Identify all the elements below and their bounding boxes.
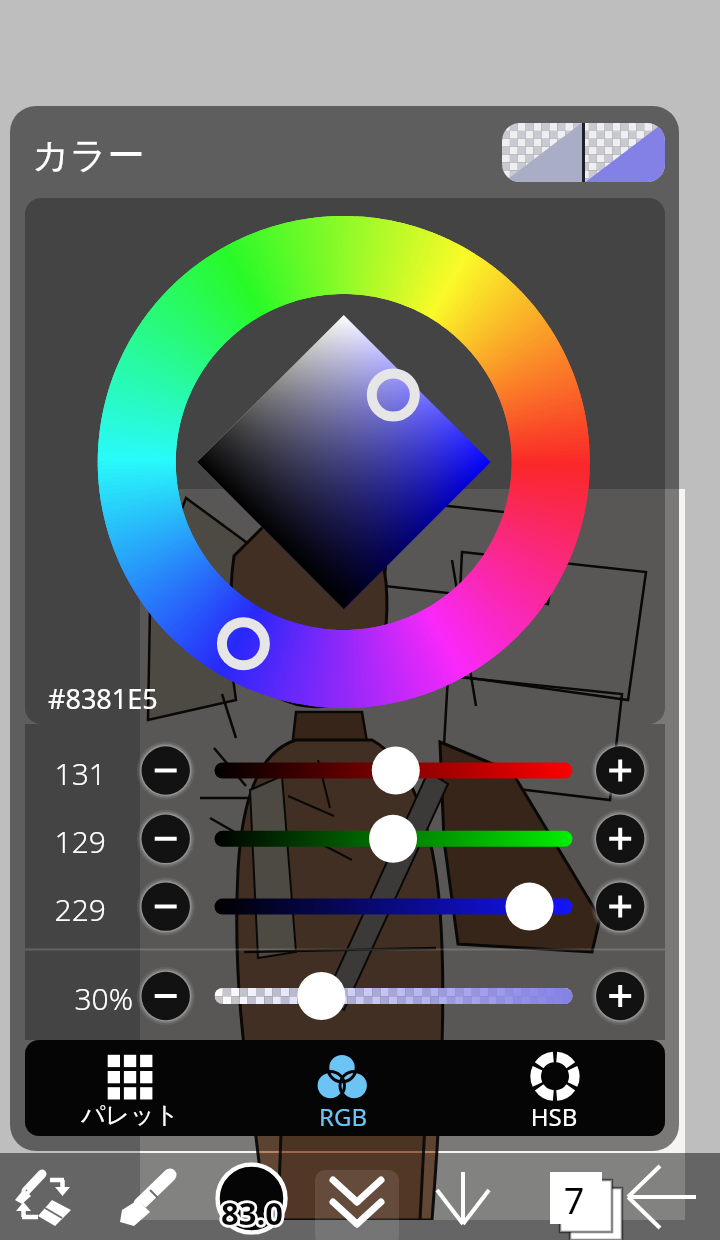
staticText: #8381E5 xyxy=(48,680,158,717)
staticText: RGB xyxy=(223,1100,463,1138)
staticText: 229 xyxy=(0,889,106,937)
staticText: 7 xyxy=(454,1176,694,1234)
staticText: 30% xyxy=(0,978,133,1026)
staticText: 83.0 xyxy=(132,1192,372,1240)
staticText: 83.0 xyxy=(132,1192,372,1240)
staticText: 131 xyxy=(0,753,106,801)
staticText: カラー xyxy=(32,132,145,179)
staticText: HSB xyxy=(434,1100,674,1138)
staticText: パレット xyxy=(10,1100,250,1138)
staticText: 129 xyxy=(0,821,106,869)
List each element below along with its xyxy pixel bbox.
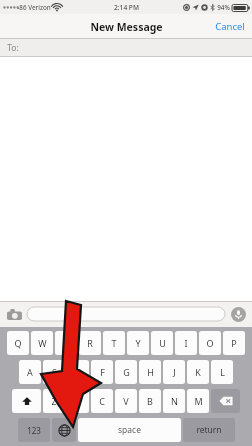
staticText: O xyxy=(206,337,214,349)
staticText: C xyxy=(99,395,105,407)
staticText: return xyxy=(196,424,222,436)
button[interactable]: Shift xyxy=(12,389,41,413)
staticText: N xyxy=(171,395,178,407)
button[interactable]: 123 xyxy=(18,418,50,442)
button[interactable]: Z xyxy=(43,389,65,413)
button[interactable]: Backspace xyxy=(211,389,240,413)
button[interactable]: W xyxy=(31,331,53,355)
button[interactable]: R xyxy=(79,331,101,355)
staticText: J xyxy=(173,366,176,378)
button[interactable]: A xyxy=(19,360,41,384)
staticText: K xyxy=(195,366,201,378)
staticText: P xyxy=(231,337,237,349)
staticText: S xyxy=(52,366,57,378)
button[interactable]: V xyxy=(115,389,137,413)
staticText: Cancel xyxy=(215,20,245,33)
button[interactable]: I xyxy=(175,331,197,355)
staticText: New Message xyxy=(90,20,163,34)
button[interactable]: Y xyxy=(127,331,149,355)
staticText: E xyxy=(63,337,69,349)
staticText: -86 Verizon xyxy=(17,3,51,12)
staticText: L xyxy=(220,366,225,378)
staticText: 94% xyxy=(217,3,230,12)
button[interactable]: D xyxy=(67,360,89,384)
button[interactable]: Q xyxy=(7,331,29,355)
staticText: T xyxy=(111,337,117,349)
button[interactable]: E xyxy=(55,331,77,355)
staticText: space xyxy=(118,424,141,436)
staticText: B xyxy=(147,395,153,407)
button[interactable]: G xyxy=(115,360,137,384)
button[interactable]: J xyxy=(163,360,185,384)
button[interactable]: Change keyboard xyxy=(52,418,76,442)
staticText: V xyxy=(123,395,129,407)
staticText: U xyxy=(159,337,166,349)
staticText: H xyxy=(147,366,154,378)
staticText: 2:14 PM xyxy=(114,3,139,12)
staticText: W xyxy=(38,337,47,349)
button[interactable]: L xyxy=(211,360,233,384)
button[interactable]: H xyxy=(139,360,161,384)
button[interactable]: To: xyxy=(0,39,252,57)
staticText: X xyxy=(75,395,81,407)
button[interactable]: K xyxy=(187,360,209,384)
button[interactable]: Camera xyxy=(5,306,23,322)
button[interactable]: S xyxy=(43,360,65,384)
staticText: G xyxy=(123,366,130,378)
staticText: A xyxy=(27,366,33,378)
button[interactable]: F xyxy=(91,360,113,384)
button[interactable]: U xyxy=(151,331,173,355)
button[interactable]: C xyxy=(91,389,113,413)
button[interactable]: X xyxy=(67,389,89,413)
button[interactable]: O xyxy=(199,331,221,355)
staticText: M xyxy=(194,395,203,407)
button[interactable]: T xyxy=(103,331,125,355)
staticText: Z xyxy=(51,395,57,407)
staticText: To: xyxy=(7,42,19,54)
button[interactable] xyxy=(27,307,225,321)
button[interactable]: B xyxy=(139,389,161,413)
staticText: D xyxy=(75,366,82,378)
button[interactable]: Cancel xyxy=(208,15,252,38)
button[interactable]: Dictate xyxy=(229,305,247,323)
staticText: R xyxy=(87,337,93,349)
button[interactable]: space xyxy=(78,418,181,442)
staticText: F xyxy=(100,366,105,378)
button[interactable]: P xyxy=(223,331,245,355)
button[interactable]: return xyxy=(183,418,235,442)
staticText: Q xyxy=(14,337,22,349)
staticText: I xyxy=(184,337,188,349)
staticText: 123 xyxy=(27,425,41,436)
staticText: Y xyxy=(135,337,141,349)
button[interactable]: M xyxy=(187,389,209,413)
button[interactable]: N xyxy=(163,389,185,413)
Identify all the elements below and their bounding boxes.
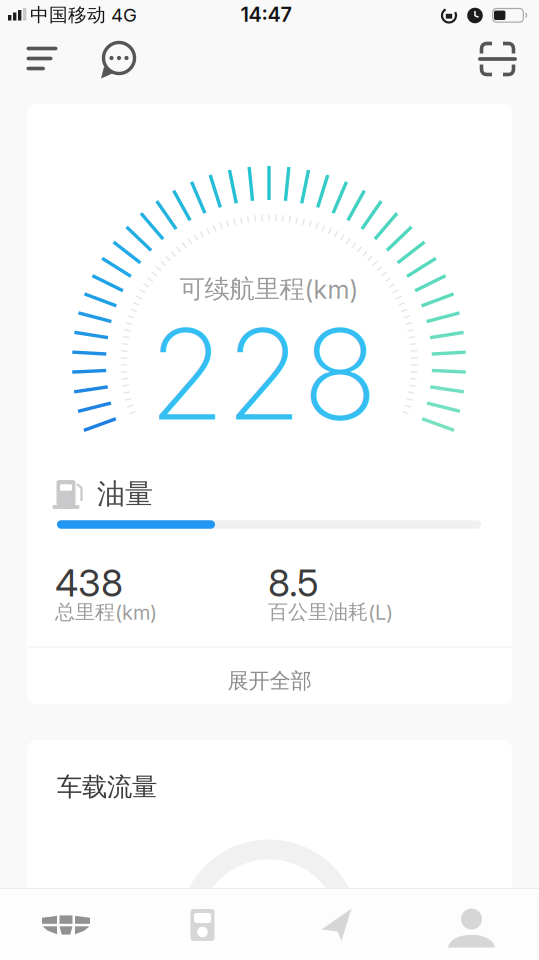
staticText: 228 [148,300,378,448]
staticText: 中国移动 [30,4,106,26]
button[interactable] [42,915,90,935]
button[interactable] [446,904,496,948]
button[interactable] [97,38,141,84]
button[interactable]: 展开全部 [27,657,512,705]
button[interactable] [315,903,359,947]
button[interactable] [476,37,520,81]
staticText: 8.5 [268,561,319,605]
button[interactable] [20,38,64,78]
staticText: 总里程(km) [55,600,157,624]
staticText: 展开全部 [228,668,312,694]
staticText: 438 [55,561,123,605]
staticText: 车载流量 [57,771,157,802]
staticText: 油量 [97,477,153,511]
staticText: 14:47 [240,3,292,26]
button[interactable] [182,903,222,947]
staticText: 可续航里程(km) [180,273,358,304]
staticText: 4G [111,4,137,26]
staticText: 百公里油耗(L) [268,600,393,624]
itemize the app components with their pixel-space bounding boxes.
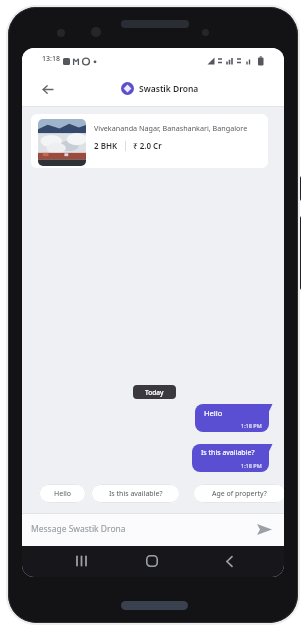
button[interactable]: Is this available? <box>192 444 269 472</box>
staticText: Message Swastik Drona <box>31 523 126 535</box>
staticText: Hello <box>54 489 71 499</box>
button[interactable]: Is this available? <box>91 484 180 503</box>
button[interactable] <box>220 550 238 572</box>
staticText: Hello <box>204 408 223 418</box>
staticText: 1:18 PM <box>241 462 262 469</box>
staticText: Is this available? <box>109 489 163 499</box>
staticText: 13:18 <box>42 54 60 64</box>
button[interactable] <box>143 550 161 572</box>
button[interactable]: Hello <box>195 404 269 432</box>
button[interactable]: Vivekananda Nagar, Banashankari, Bangalo… <box>31 114 268 168</box>
staticText: ₹ 2.0 Cr <box>133 140 162 151</box>
staticText: 2 BHK <box>94 140 118 151</box>
staticText: Today <box>145 388 164 397</box>
button[interactable] <box>35 78 61 100</box>
button[interactable] <box>72 551 90 571</box>
button[interactable]: Age of property? <box>193 484 284 503</box>
staticText: Swastik Drona <box>139 83 199 95</box>
button[interactable]: Hello <box>39 484 86 503</box>
button[interactable]: Message Swastik Drona <box>22 513 284 546</box>
button[interactable] <box>252 519 276 539</box>
staticText: Is this available? <box>201 448 255 458</box>
staticText: Vivekananda Nagar, Banashankari, Bangalo… <box>94 123 248 133</box>
staticText: Age of property? <box>212 489 267 499</box>
button[interactable] <box>121 82 134 95</box>
staticText: 1:18 PM <box>241 422 262 429</box>
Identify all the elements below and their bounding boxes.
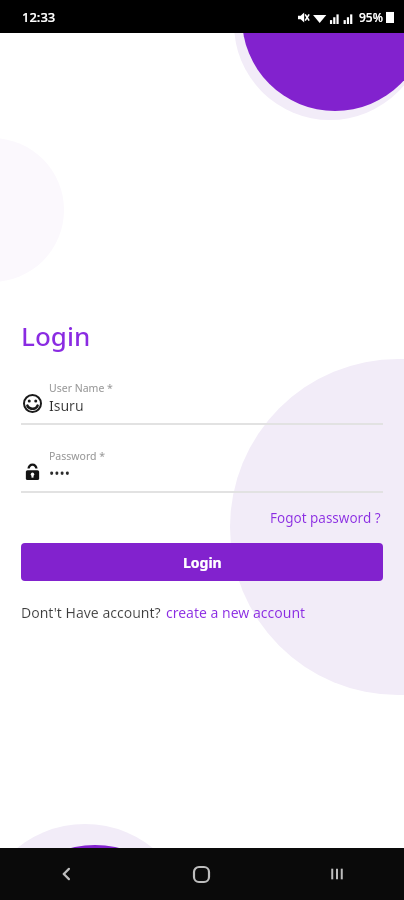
staticText: Login xyxy=(183,553,222,572)
button[interactable]: User name xyxy=(21,381,383,425)
staticText: 12:33 xyxy=(22,8,56,26)
button[interactable]: Login xyxy=(21,543,383,581)
staticText: Dont't Have account? xyxy=(21,603,161,622)
staticText: 95% xyxy=(359,9,383,25)
button[interactable]: create a new account xyxy=(166,603,306,622)
staticText: Isuru xyxy=(49,396,84,415)
button[interactable]: Password xyxy=(21,449,383,493)
button[interactable]: Fogot password ? xyxy=(268,505,383,531)
staticText: User Name * xyxy=(49,381,113,395)
staticText: Password * xyxy=(49,449,106,463)
staticText: Login xyxy=(21,318,91,353)
button[interactable]: Back xyxy=(0,848,134,900)
other: Password xyxy=(21,461,43,482)
button[interactable]: Home xyxy=(134,848,269,900)
button[interactable]: Recent apps xyxy=(269,848,404,900)
staticText: •••• xyxy=(49,464,71,483)
other: User name xyxy=(21,393,43,414)
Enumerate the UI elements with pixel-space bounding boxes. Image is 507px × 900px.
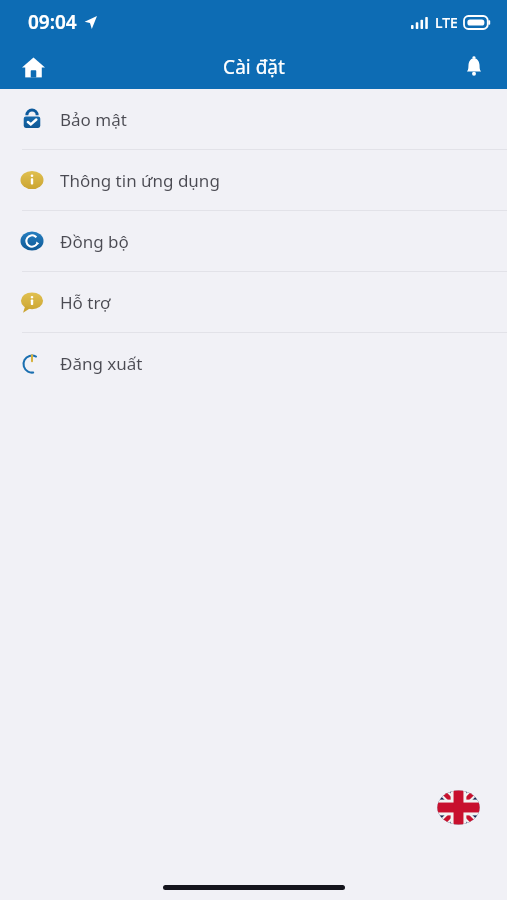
staticText: 09:04 xyxy=(28,9,77,35)
button[interactable]: Change language xyxy=(436,785,481,830)
staticText: LTE xyxy=(435,13,458,32)
button[interactable]: Thông tin ứng dụng xyxy=(0,150,507,210)
button[interactable]: Notifications xyxy=(453,46,495,88)
staticText: Bảo mật xyxy=(60,108,127,131)
staticText: Hỗ trợ xyxy=(60,291,111,314)
button[interactable]: Đăng xuất xyxy=(0,333,507,393)
button[interactable]: Hỗ trợ xyxy=(0,272,507,332)
staticText: Thông tin ứng dụng xyxy=(60,169,220,192)
staticText: Đồng bộ xyxy=(60,230,129,253)
staticText: Đăng xuất xyxy=(60,352,143,375)
button[interactable]: Đồng bộ xyxy=(0,211,507,271)
staticText: Cài đặt xyxy=(223,54,285,80)
button[interactable]: Bảo mật xyxy=(0,89,507,149)
button[interactable]: Home xyxy=(12,46,54,88)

☆ ☆ ☆ ☆ ☆ ☆ ☆

• [Work request] Examine the records above and state the number of lines that include "Login", with no further text.

• [Answer box] 3